Data records
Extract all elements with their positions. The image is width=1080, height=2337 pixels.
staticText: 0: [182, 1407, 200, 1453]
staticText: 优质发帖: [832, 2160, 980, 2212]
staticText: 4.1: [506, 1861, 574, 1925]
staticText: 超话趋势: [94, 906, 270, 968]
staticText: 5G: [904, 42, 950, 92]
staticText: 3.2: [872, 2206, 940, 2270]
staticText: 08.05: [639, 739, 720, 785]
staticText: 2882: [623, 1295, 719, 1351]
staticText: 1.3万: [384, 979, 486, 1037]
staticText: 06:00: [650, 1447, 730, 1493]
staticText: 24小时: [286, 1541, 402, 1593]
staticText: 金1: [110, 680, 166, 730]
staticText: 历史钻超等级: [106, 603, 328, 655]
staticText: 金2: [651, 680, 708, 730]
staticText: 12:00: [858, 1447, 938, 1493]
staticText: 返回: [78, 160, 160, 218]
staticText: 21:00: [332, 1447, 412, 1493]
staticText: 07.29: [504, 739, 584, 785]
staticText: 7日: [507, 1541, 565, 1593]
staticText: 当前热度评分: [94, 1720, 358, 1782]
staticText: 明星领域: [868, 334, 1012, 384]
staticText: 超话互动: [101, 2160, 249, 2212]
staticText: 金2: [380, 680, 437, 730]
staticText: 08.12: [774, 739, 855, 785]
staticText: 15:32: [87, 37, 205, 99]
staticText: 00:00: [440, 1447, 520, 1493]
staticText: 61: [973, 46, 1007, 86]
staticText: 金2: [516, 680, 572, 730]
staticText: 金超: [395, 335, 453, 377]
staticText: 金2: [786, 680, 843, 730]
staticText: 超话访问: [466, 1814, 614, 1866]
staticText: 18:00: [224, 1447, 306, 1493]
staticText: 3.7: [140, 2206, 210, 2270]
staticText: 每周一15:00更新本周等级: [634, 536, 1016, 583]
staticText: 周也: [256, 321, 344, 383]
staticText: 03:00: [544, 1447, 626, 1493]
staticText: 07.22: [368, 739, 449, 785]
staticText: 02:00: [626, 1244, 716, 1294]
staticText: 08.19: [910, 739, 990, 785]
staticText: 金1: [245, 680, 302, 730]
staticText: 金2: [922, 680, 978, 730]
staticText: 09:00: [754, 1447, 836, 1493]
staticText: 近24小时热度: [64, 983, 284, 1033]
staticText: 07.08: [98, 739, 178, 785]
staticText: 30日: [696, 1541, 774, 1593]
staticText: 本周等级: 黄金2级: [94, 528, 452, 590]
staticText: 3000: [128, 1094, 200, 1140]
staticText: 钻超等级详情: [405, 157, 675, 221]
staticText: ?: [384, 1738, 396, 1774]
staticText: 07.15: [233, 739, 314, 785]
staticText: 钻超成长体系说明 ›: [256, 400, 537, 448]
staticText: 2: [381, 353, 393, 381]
---
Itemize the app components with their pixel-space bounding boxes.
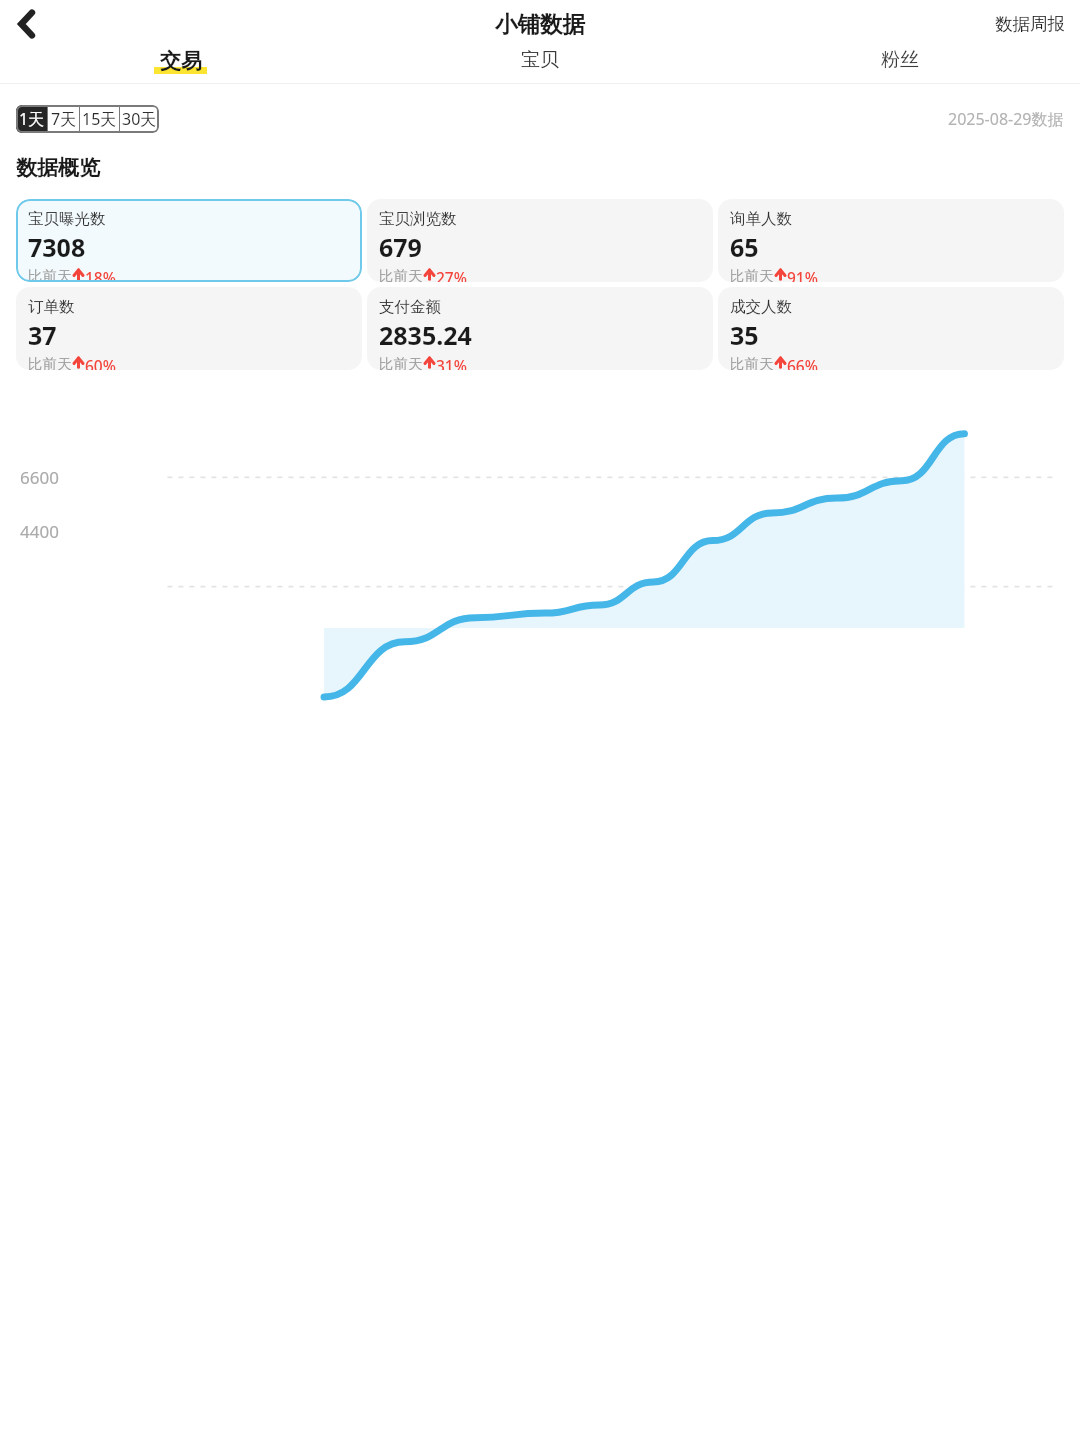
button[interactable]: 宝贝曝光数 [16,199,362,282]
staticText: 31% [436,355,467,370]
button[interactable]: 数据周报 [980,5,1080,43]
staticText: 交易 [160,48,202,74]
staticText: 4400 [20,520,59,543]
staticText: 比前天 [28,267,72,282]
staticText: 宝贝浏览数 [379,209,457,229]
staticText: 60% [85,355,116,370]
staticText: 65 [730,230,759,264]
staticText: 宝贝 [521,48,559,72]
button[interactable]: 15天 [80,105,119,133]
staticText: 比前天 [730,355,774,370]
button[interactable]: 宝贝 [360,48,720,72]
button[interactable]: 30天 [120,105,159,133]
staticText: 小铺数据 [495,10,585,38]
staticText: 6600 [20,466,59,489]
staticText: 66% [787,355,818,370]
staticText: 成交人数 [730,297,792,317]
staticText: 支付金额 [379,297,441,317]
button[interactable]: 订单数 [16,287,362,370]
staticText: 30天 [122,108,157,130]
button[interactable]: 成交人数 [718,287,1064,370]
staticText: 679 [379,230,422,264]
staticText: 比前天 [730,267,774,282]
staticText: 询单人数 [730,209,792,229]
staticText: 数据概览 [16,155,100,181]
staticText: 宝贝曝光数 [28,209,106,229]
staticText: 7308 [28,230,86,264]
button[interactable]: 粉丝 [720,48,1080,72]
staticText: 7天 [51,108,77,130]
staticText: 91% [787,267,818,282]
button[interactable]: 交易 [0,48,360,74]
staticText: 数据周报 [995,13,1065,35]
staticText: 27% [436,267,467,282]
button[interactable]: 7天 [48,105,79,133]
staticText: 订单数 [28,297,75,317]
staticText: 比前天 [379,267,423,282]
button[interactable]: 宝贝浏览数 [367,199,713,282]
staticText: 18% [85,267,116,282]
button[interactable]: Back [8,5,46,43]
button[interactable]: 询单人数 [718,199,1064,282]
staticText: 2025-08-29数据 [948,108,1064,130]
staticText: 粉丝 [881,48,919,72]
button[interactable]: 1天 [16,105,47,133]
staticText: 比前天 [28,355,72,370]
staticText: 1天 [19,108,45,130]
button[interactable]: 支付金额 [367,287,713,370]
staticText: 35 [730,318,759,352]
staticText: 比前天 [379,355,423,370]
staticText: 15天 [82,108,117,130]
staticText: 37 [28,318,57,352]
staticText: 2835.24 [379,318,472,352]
...
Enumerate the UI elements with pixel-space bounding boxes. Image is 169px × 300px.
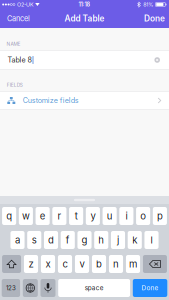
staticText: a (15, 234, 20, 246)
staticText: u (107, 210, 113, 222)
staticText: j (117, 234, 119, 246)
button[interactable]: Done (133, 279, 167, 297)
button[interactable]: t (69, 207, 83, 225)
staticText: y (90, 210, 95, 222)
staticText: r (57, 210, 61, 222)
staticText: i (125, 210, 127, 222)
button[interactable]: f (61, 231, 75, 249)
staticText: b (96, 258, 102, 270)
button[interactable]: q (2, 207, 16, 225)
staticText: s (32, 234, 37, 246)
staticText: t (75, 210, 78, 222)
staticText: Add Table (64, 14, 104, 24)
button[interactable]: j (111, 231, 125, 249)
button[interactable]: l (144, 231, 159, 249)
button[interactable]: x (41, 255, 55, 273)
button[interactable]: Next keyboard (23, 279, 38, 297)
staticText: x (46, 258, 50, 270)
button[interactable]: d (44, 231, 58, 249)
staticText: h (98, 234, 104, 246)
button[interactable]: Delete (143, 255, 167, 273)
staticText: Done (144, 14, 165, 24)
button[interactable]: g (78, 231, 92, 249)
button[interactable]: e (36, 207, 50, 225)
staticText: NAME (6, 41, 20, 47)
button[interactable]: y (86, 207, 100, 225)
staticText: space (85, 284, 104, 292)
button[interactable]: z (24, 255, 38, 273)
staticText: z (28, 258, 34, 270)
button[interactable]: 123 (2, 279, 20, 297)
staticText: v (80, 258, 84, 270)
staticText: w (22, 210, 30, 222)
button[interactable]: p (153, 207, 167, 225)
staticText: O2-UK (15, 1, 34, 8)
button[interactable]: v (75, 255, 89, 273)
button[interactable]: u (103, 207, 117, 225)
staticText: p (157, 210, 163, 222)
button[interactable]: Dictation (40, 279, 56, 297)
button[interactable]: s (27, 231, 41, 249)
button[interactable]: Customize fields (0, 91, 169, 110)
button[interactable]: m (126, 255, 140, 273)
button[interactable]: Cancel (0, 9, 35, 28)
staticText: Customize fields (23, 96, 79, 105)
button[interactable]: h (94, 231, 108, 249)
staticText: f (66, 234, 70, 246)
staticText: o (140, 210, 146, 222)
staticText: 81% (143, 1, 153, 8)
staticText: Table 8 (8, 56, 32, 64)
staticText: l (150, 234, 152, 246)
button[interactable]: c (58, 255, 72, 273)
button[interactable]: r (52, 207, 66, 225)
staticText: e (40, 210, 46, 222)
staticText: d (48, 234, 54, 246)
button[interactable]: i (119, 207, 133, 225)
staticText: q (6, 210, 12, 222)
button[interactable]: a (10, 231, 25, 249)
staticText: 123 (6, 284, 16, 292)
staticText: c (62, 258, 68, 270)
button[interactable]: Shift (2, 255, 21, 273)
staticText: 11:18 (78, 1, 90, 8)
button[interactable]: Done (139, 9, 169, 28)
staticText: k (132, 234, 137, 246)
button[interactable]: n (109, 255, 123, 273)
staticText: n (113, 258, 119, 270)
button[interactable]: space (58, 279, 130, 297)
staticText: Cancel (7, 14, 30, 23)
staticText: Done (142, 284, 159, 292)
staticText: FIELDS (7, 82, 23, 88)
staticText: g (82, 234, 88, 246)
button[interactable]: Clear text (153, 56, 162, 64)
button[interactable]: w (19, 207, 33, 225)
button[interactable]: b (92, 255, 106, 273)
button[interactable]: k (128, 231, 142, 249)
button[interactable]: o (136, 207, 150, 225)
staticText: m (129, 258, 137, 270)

**WHAT YOU SHOULD DO**
Filter the entries and copy out every line with the word "boxes".

**RESPONSE TO THIS EXERCISE**
Itemize the app components with their pixel-space bounding boxes.
Enumerate the UI elements with pixel-space bounding boxes. Image is 169px × 300px.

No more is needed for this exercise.